Hece Yayınları etiketine sahip kayıtlar gösteriliyor. Tüm kayıtları göster
Hece Yayınları etiketine sahip kayıtlar gösteriliyor. Tüm kayıtları göster

7.09.2018

DOKUZDOLAMBAÇ / NAGİHAN ŞAHİN



                                                         Dudaklarımın kenarlarında sevimli, 
                                                          iş-bilir kırışıklıklar olsun istiyorum.



"İn my blue castle" isimli blogda yazdığı yazıları keyifle okuduğum sevgili Narda , "kitaplı bloggerlar" kervanına katılalı aylar oldu. Ne yazık ki daha yeni yazabiliyorum. Bu da benim ayıbım olsun .
Kitabın ismi Dokuzdolambaç. Hece Yayınlarından  Mayıs ayında çıkan öykü kitabı. Kapak tasarımına bayıldım. Sıcak, samimi.... ev var ev, daha ne olsun. Arka kapak renginin kırmızı, kapak içi sayfaların mor renkte olması ayrı bir hava katmış. Kitap 128 sayfa, 21 kısa hikayeden oluşuyor. En çok sevdiğim tarafı, mürekkepten kısmamışlar, çok rahat okunuyor.
Hem konu, hem teknik açıdan hikayeler birbirinden bağımsız .
En çok, Ahsen Sabah ve Meclis Dışında'nın  cümlelerinin altını çizdim.
Eşik ve Sihirbazın Kızı'nda hayal gücüne hayran kaldım.
Diyorum 'daki " Amaaan, nayniri dünya, boş ver, öleceğiz nasılsa, diyorum" cümlesini dilime pelesenk ettim.
El Ele'de ters köşe oldum.
Üçken.... güzeldi. Lakin, ikizler burcunu  kıskandığını bu kadar belli etmeseydi keşke demeden geçemedim ;))
Uzun zamandır bekliyordum kitabın çıkmasını. Güzel olacağından da emindim. İtiraf etmeliyim ki, öykülerde Narda'nın yazmadaki yeteneğinin yanı sıra, farklı alanlardan okuyarak kendini ne kadar çok beslediğini de gördüm.
Sevgili Nagihan Şahin'i, kitabı için tebrik ediyor, yolun açık olsun arkadaşım diyorum.
Ne mutlu ki, edebiyat dünyası çok iyi eserlere imza atacağının sinyallerini Dokuzdolambaç'la veren güçlü bir öykü yazarı kazandı.

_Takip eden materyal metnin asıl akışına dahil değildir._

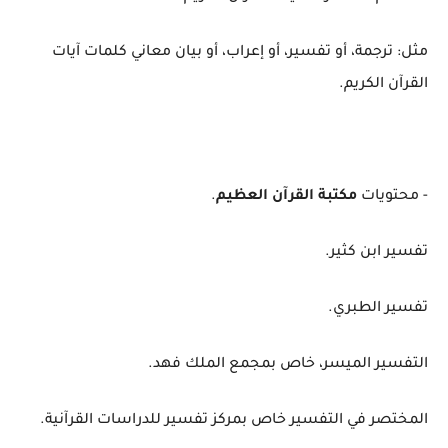
مثل: ترجمة، أو تفسير، أو إعراب، أو بيان معاني كلمات آيات
القرآن الكريم.
- محتويات
مكتبة القرآن العظيم
.
تفسير ابن كثير.
تفسير الطبري.
التفسير الميسر، خاص بمجمع الملك فهد.
المختصر في التفسير خاص بمركز تفسير للدراسات القرآنية.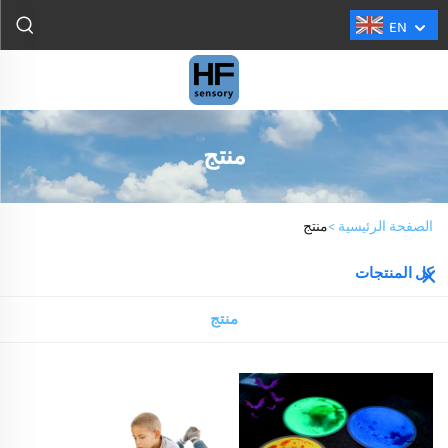
EN
منتج
الصفحة الرئيسية >
منتج
كل المنتجات
منتج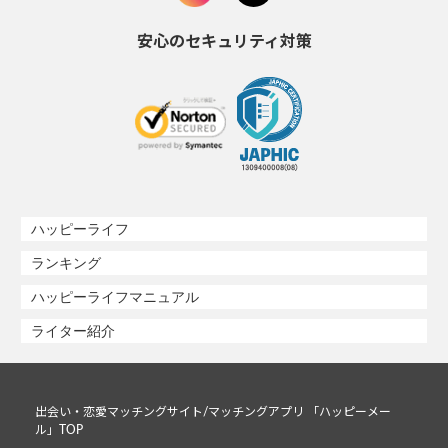
安心のセキュリティ対策
ハッピーライフ
ランキング
ハッピーライフマニュアル
ライター紹介
出会い・恋愛マッチングサイト/マッチングアプリ 「ハッピーメー
ル」TOP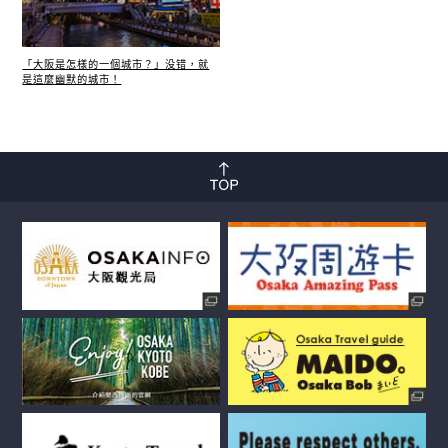
「大阪是怎樣的一個城市？」没错，就
是這麼幽默的城市！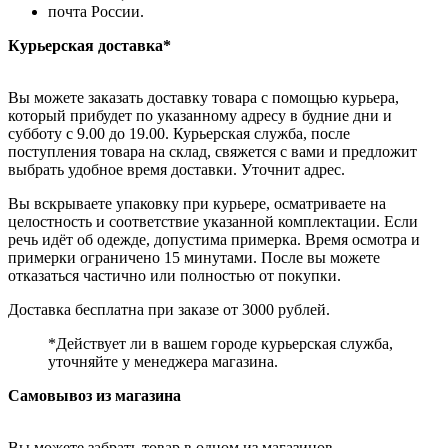
почта России.
Курьерская доставка*
Вы можете заказать доставку товара с помощью курьера,
который прибудет по указанному адресу в будние дни и
субботу с 9.00 до 19.00. Курьерская служба, после
поступления товара на склад, свяжется с вами и предложит
выбрать удобное время доставки. Уточнит адрес.
Вы вскрываете упаковку при курьере, осматриваете на
целостность и соответствие указанной комплектации. Если
речь идёт об одежде, допустима примерка. Время осмотра и
примерки ограничено 15 минутами. После вы можете
отказаться частично или полностью от покупки.
Доставка бесплатна при заказе от 3000 рублей.
*Действует ли в вашем городе курьерская служба,
уточняйте у менеджера магазина.
Самовывоз из магазина
Вы можете забрать товар в одном из магазинов,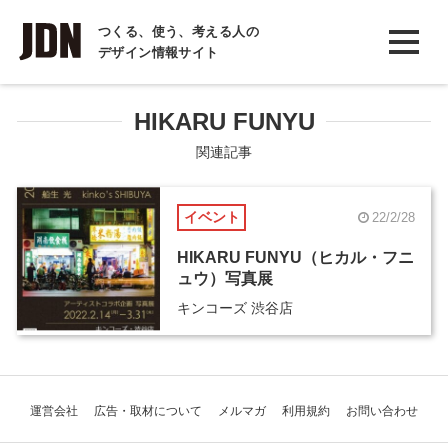
INTERVIEW
つくる、使う、考える人の
デザイン情報サイト
インタビュー
REPORT
HIKARU FUNYU
レポート
関連記事
COLUMN
イベント
22/2/28
コラム
HIKARU FUNYU（ヒカル・フニ
ュウ）写真展
キンコーズ 渋谷店
運営会社
広告・取材について
メルマガ
利用規約
お問い合わせ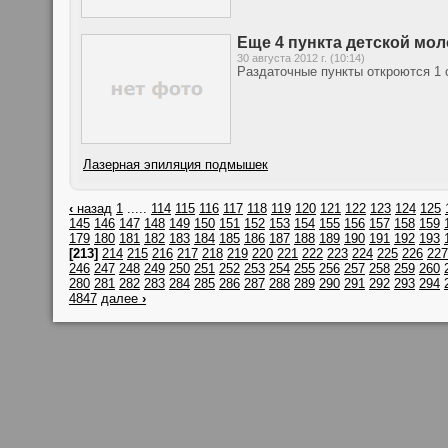
Еще 4 пункта детской мо
30 августа 2012 г. (10:14)
Раздаточные пункты откроются 1 
Лазерная эпиляция подмышек
‹
назад
1
.....
114
115
116
117
118
119
120
121
122
123
124
125
145
146
147
148
149
150
151
152
153
154
155
156
157
158
159
179
180
181
182
183
184
185
186
187
188
189
190
191
192
193
[213]
214
215
216
217
218
219
220
221
222
223
224
225
226
227
246
247
248
249
250
251
252
253
254
255
256
257
258
259
260
280
281
282
283
284
285
286
287
288
289
290
291
292
293
294
4847
далее
›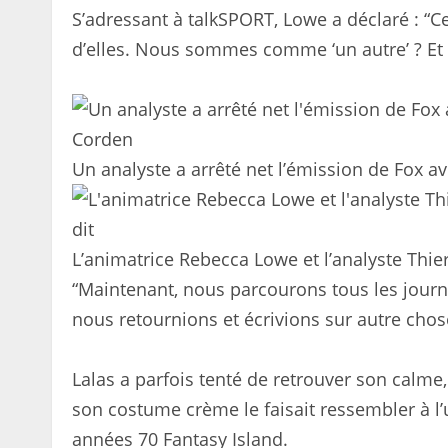
S’adressant à talkSPORT, Lowe a déclaré : “
d’elles. Nous sommes comme ‘un autre’ ? Et 
Un analyste a arrêté net l’émission de Fox 
L’animatrice Rebecca Lowe et l’analyste Thie
“Maintenant, nous parcourons tous les journa
nous retournions et écrivions sur autre chose,
Lalas a parfois tenté de retrouver son calme
son costume crème le faisait ressembler à l’
années 70 Fantasy Island.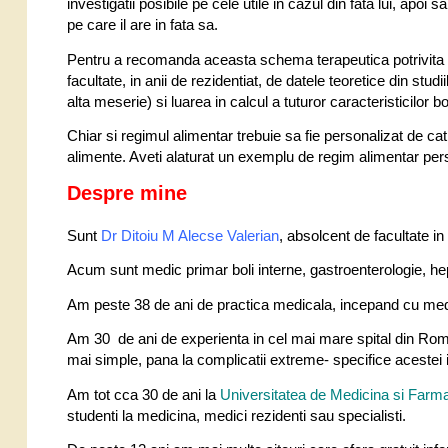
investigatii posibile pe cele utile in cazul din fata lui, ap
pe care il are in fata sa.
Pentru a recomanda aceasta schema terapeutica potrivita bo
facultate, in anii de rezidentiat, de datele teoretice din studi
alta meserie) si luarea in calcul a tuturor caracteristicilor b
Chiar si regimul alimentar trebuie sa fie personalizat de ca
alimente. Aveti alaturat un exemplu de regim alimentar pers
Despre mine
Sunt
Dr Ditoiu M Alecse Valeria
n
, absolcent de facultate i
Acum sunt medic primar boli interne, gastroenterologie, he
Am peste 38 de ani de practica medicala, incepand cu medic
Am 30 de ani de experienta in cel mai mare spital din Ro
mai simple, pana la complicatii extreme- specifice acestei i
Am tot cca 30 de ani la
Universitatea de Medicina si Farma
studenti la medicina, medici rezidenti sau specialisti.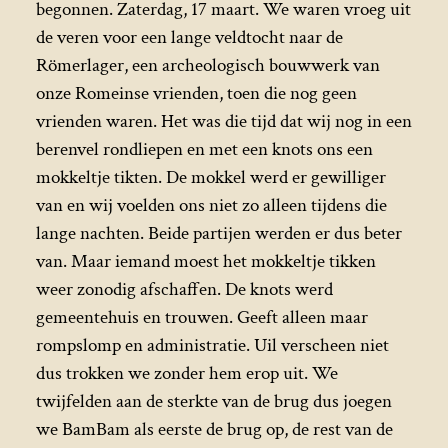
begonnen. Zaterdag, 17 maart. We waren vroeg uit
de veren voor een lange veldtocht naar de
Römerlager, een archeologisch bouwwerk van
onze Romeinse vrienden, toen die nog geen
vrienden waren. Het was die tijd dat wij nog in een
berenvel rondliepen en met een knots ons een
mokkeltje tikten. De mokkel werd er gewilliger
van en wij voelden ons niet zo alleen tijdens die
lange nachten. Beide partijen werden er dus beter
van. Maar iemand moest het mokkeltje tikken
weer zonodig afschaffen. De knots werd
gemeentehuis en trouwen. Geeft alleen maar
rompslomp en administratie. Uil verscheen niet
dus trokken we zonder hem erop uit. We
twijfelden aan de sterkte van de brug dus joegen
we BamBam als eerste de brug op, de rest van de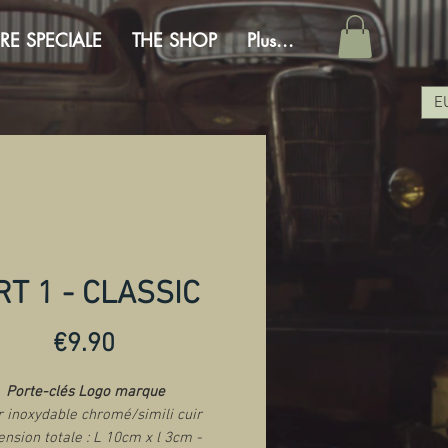
RE SPECIALE
THE SHOP
Plus...
E
RT 1 - CLASSIC
Price
€9.90
Porte-clés Logo marque
r inoxydable chromé/simili cuir
nsion totale : L 10cm x l 3cm -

Kitaptan sevdiğim bazı cümleler;

- İnsan ölmüyor ama yaralanıyor. Delik deşik oluyor ve sonra bunu moda olmuş bir kıyafet gibi salına salına giyiyor. Sonra başkalarını yaralıyor. Cinayet tek seferde işlenmiyor.

- Bazı mimikleri, bazı anları anlatmak çok zordur. Aslında sadece hissetmişsinizdir. Ortada hissinizden başka sizin düşündüklerinizi doğrulayacak, onaylanmış ve genellenmiş hiçbir kanıt yoktur. Sinsi bakış ile saf bakışı ayırt etmek gibi. Beden dilini okumaktan başka bir şeydir aslında bu...

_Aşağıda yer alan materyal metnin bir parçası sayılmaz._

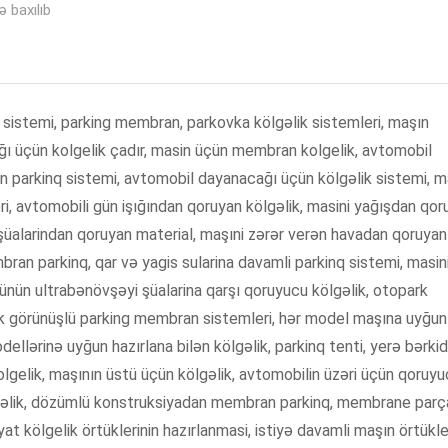
 baxılıb
k sistemi, parking membran, parkovka kölgəlik sistemleri, maşın
ı üçün kolgelik çadır, masin üçün membran kolgelik, avtomobil
n parkinq sistemi, avtomobil dayanacağı üçün kölgəlik sistemi, m
, avtomobili gün işığından qoruyan kölgəlik, masini yağışdan qor
üalarindan qoruyan material, maşıni zərər verən havadan qoruyan
n parkinq, qar və yagis sularina davamli parkinq sistemi, masin
ünün ultrabənövşəyi şüalarina qarşı qoruyucu kölgəlik, otopark
ik görünüşlü parking membran sistemleri, hər model maşına uyğun
lərinə uyğun hazırlana bilən kölgəlik, parkinq tenti, yerə bərkid
olgelik, maşının üstü üçün kölgəlik, avtomobilin üzəri üçün qoruy
gəlik, dözümlü konstruksiyadan membran parkinq, membrane par
t kölgelik örtüklerinin hazırlanmasi, istiyə davamli maşın örtükler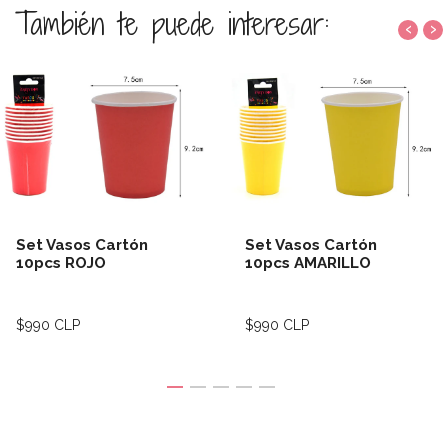
También te puede interesar:
‹
›
Set Vasos Cartón
Set Vasos Cartón
10pcs ROJO
10pcs AMARILLO
$990 CLP
$990 CLP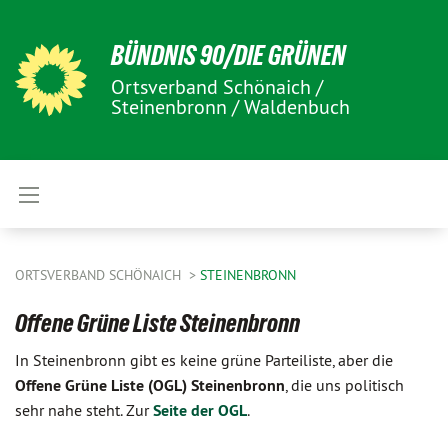
BÜNDNIS 90/DIE GRÜNEN
Ortsverband Schönaich /
Steinenbronn / Waldenbuch
ORTSVERBAND SCHÖNAICH
STEINENBRONN
Offene Grüne Liste Steinenbronn
In Steinenbronn gibt es keine grüne Parteiliste, aber die
Offene Grüne Liste (OGL) Steinenbronn
, die uns politisch
sehr nahe steht. Zur
Seite der OGL
.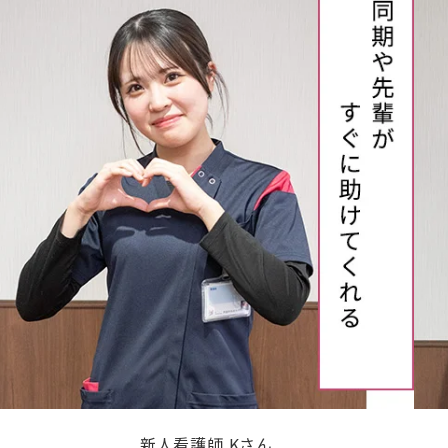
新人看護師 Kさん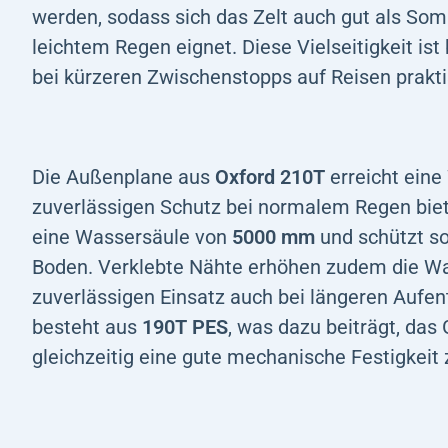
werden, sodass sich das Zelt auch gut als So
leichtem Regen eignet. Diese Vielseitigkeit i
bei kürzeren Zwischenstopps auf Reisen prakti
Die Außenplane aus
Oxford 210T
erreicht ein
zuverlässigen Schutz bei normalem Regen bie
eine Wassersäule von
5000 mm
und schützt so
Boden. Verklebte Nähte erhöhen zudem die Wa
zuverlässigen Einsatz auch bei längeren Aufent
besteht aus
190T PES
, was dazu beiträgt, das
gleichzeitig eine gute mechanische Festigkeit 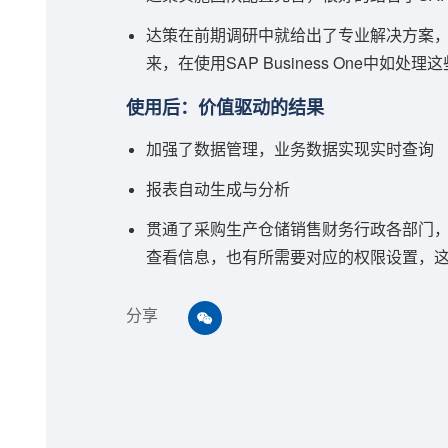
达策在前期调研中就给出了专业解决方案，
来，在使用SAP Business One中如处理
使用后：价值驱动的结果
加强了数据管理，业务数据实现实时查询
报表自动生成与分析
贯通了采购生产仓储销售财务行政各部门
查看信息，也有所需要对应的权限设置，
分享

- Kendime olur olmaz aşklar, işler icat ediyordum galiba.

-İnsanın kendini tanıdığı zamanlar var. Bir, bilemedin iki saniyede olup bitiyor.

-...artık köprüler geçilmek için değil.

- Yalnızdınız, bu çağın gerektirdiği gibi ve O 'na ihtiyacınız olduğunu düşünüyordunuz. O'nun kim olduğunu bile bilmiyordunuz hem. Belki sadece " Ne güzel bir sabah!" diyebilmek için.

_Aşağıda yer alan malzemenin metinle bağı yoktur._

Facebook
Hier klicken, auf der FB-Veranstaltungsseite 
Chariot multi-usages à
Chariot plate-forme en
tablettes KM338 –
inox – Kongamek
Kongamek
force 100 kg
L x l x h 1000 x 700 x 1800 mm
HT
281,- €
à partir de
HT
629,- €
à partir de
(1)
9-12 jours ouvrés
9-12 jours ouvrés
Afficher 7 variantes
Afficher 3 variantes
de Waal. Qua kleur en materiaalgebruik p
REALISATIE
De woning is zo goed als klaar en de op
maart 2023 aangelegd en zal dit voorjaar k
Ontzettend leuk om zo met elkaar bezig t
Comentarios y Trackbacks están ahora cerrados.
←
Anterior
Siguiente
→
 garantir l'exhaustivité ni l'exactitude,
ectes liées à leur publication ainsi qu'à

-Karşındaki, hayatın boyunda bir kez daha karşılaşma ihtimalinin neredeyse sıfır olduğu bir yabancı olsa belki her şeyini anlatırdın bir defada.

- Onlara durgunluk gibi ya da kibirlilik  gibi gelen şey , onun bu istemediği şeyi yapmama özgürlüğünü çok iyi kullanmasıydı.

-... bu cümle , öyle ortada tek başına bırakılacak bir cümle değildi. Bu haliyle o kadar çok şey anlatabilirdi, öyle heybetliydi ki kesinlikle yorumlanması, bir yöne kaydırılması, yontulup küçültülmesi gerekiyordu. 

- Şimdi sana  açılmaktan korkuyorum. Beni anlayamamandan korkuyorum. Ne kadar samimi olduğunu bilmediğimden korkuyorum. Hesaplılığından korkuyorum.

-Sesi, yeşil bir ağaç dalı gibi...Taze ama dayanıklı...Eğilebilir ama kırılmaz. Adları bilmem ama böyle sesi olan biri hayattan her istediğini alabilir. 

-Hayattan ne kadar çok şey istersen, karşılığı da o kadar büyük olur. Sözüme  dikkat et yalnız. Karşılığı iyi ya da kötü olabilir. Ya çok kazanırsın ya da dibe vurursun.

- Hayatında her neyden memnun değilsen değiştirmeye çalışmalısın. Vazgeçmemelisin. Bu her zaman, hatta hiçbir zaman kolay olmayabilir. Ama pes etmemeli insan.

- Yıllar sonra anlatmak için mi birikiyor anılar? İnsan yaşarken sadece geçmiş üretiyor. Hayatı boyunca  bir yandan kendini bitirirken diğer yandan bu geçmiş yüküyle evreni yıpratıyor.

- Bir gün herkes dinleyenleri olsun isteyecek. 

- Zaman ,büyüdükçe hilekar. Kötüyü,acıyı, endişeyi unutarak güzel olana daha çok yer açıyor, güzellik artmış gibi oluyor anarken.

- İnsanın içinde var diyorum; tabiat bize iyi geliyor.

-Çoğalmışken eksilmiş, ilkinden az kalmamış mıydım?